L’habitation du saint dans le mal est ce que Jésus appelle salut ou mieux vit comme salut. « Passer en faisant le bien » (Ac 10, 38) le définit mieux que sa prière, son identité, sa religion. Il entraîne Dieu dans sa kénose, le faisant disparaître derrière et au profit des frères et sœurs. Le chapitre 25 de Matthieu raconte qu’on peut tout ignorer de Dieu, ne jamais l’avoir vu, ne pas savoir le reconnaître et pourtant l’avoir servi s’étant mis au service des petits surtout.

La disparition de Dieu en rajoute au fait que « nul n’a jamais vu Dieu et ouvre l’exégèse de celui que Jésus appelle Dieu. Dieu n’est pas un en soi, un pour soi, subsistant par lui, et en lui ; Dieu est relation ‑ évidemment non de haine ni de mal. « Dieu est amour », écrit Jean. Penser Dieu comme relation c’est le penser affecté. Que voudrait dire aimer si l’on n’est pas changé par l’autre ? « Dieu aime tant le monde » qu’il s’unit à ce monde, se livre, comme l’homme et la femme, modèle biblique de l’amour, qui ne sont plus qu’un seul chair.

Penser Dieu à la suite de Jésus, c’est faire entrer l’humanité, le créé en Dieu, non dans l’identique, Deus sive natura, mais dans la relation. La relation, c’est la différence. L’unité est union, unification et non uniformité. Penser et vivre Dieu à la suite de Jésus c’est le penser et le vivre comme unification du multiple, de la différence sans quoi il n’y a pas de relation.

Avec Dieu, c’est la relation avec le plus différent. Dieu, un homme, un esprit qui anime, fait vivre le créé. Ce que les concepts métaphysiques ont essayé de dire et que l’on a trop enfermé dans une vulgate réductrice, c’est quelque chose comme ceci : Dieu qui jouit de la différence, qui la recherche, la consacre l’unité. Il ne veut ni ne peut la supprimer sans se supprimer. « Union dans la différence » non uniformité mais action d’unité, unification.

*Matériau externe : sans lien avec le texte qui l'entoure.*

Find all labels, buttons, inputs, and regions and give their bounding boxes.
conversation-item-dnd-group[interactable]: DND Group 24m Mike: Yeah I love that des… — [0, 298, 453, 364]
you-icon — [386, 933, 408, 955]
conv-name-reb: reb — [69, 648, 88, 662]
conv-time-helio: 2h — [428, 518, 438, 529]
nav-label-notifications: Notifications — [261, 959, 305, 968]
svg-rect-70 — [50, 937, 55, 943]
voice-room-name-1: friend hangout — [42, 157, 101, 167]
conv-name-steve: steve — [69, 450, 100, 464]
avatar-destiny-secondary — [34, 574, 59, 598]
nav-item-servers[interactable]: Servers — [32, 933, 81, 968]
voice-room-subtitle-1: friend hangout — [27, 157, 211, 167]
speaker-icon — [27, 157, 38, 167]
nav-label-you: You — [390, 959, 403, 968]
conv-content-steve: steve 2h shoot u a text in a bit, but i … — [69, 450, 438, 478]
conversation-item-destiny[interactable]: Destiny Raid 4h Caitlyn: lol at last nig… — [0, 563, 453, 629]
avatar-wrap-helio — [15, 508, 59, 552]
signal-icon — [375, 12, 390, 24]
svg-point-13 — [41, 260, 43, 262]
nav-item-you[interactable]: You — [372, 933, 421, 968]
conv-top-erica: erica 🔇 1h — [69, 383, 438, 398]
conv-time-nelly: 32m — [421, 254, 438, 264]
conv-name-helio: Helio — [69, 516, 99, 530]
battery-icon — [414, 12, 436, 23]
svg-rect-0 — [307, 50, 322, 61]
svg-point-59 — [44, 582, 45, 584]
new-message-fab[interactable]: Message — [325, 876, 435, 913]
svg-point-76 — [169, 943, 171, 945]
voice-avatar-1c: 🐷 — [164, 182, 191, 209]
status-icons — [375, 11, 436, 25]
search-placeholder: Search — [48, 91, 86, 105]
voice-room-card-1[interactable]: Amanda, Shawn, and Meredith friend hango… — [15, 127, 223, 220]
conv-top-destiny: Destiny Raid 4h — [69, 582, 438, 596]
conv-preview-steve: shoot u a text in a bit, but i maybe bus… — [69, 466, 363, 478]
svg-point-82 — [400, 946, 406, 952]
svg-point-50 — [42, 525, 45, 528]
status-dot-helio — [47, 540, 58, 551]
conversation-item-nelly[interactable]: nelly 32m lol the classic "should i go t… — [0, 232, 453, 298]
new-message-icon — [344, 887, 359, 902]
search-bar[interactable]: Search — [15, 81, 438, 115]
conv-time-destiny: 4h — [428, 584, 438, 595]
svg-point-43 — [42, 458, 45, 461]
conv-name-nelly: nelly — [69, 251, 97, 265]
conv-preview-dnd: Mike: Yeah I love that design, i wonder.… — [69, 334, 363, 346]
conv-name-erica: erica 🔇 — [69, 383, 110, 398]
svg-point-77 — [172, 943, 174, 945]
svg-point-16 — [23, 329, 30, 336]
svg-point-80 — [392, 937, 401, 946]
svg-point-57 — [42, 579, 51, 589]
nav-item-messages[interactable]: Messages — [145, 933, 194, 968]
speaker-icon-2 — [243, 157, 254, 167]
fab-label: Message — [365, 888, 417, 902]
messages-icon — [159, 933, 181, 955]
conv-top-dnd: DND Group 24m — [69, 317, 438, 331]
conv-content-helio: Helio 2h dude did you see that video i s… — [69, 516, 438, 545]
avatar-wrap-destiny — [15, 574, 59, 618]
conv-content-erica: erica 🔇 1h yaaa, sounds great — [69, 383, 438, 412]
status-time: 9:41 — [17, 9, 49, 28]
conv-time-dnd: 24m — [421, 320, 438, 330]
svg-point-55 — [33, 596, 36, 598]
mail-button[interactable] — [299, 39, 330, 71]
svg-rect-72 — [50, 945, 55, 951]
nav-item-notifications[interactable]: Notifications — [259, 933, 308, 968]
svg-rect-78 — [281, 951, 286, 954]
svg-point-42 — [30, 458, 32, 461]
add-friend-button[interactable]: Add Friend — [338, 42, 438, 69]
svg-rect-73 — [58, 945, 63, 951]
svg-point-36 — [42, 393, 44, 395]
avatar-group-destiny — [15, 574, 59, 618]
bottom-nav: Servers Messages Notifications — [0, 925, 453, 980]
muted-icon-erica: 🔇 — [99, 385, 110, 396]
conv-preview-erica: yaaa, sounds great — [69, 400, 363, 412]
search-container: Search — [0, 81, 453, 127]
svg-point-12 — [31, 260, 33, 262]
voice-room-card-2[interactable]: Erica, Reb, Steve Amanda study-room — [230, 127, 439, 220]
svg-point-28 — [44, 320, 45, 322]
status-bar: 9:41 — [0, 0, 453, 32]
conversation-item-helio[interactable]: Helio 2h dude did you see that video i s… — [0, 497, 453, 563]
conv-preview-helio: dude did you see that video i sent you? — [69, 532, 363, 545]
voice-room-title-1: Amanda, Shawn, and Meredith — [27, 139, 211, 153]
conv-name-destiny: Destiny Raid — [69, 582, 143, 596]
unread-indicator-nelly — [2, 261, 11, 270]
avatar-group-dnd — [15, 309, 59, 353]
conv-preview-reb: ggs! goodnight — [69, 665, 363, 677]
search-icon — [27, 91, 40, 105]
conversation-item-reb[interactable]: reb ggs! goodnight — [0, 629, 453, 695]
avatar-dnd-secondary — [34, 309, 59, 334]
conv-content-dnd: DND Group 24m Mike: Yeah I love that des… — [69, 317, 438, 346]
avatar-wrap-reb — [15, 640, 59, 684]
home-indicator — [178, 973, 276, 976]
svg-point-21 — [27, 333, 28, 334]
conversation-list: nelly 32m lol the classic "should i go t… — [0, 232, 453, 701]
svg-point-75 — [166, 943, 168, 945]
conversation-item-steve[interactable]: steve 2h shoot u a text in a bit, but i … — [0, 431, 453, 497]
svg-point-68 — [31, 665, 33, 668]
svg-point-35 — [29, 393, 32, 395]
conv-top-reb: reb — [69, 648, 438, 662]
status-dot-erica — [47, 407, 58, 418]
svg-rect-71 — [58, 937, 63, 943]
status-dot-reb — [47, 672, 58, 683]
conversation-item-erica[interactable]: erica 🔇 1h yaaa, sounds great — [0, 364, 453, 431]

Jésus n’a pas théorisé cela, mais il se présente dans la différence vivifiante avec le Père avec lequel il est un ; et parce que cela ne suffit pas, l’Esprit qui habite en nos cœurs fait entrer dans l’unité du Père et du Fils tout le créé. Il est tout entier « vers le Père » et « un avec le Père ». Expérience poussée à son paroxysme que la différence est source débordante d’une richesse insoupçonnée, dévoilée dans le mouvement d’unification. Ainsi de tous ceux qui aiment.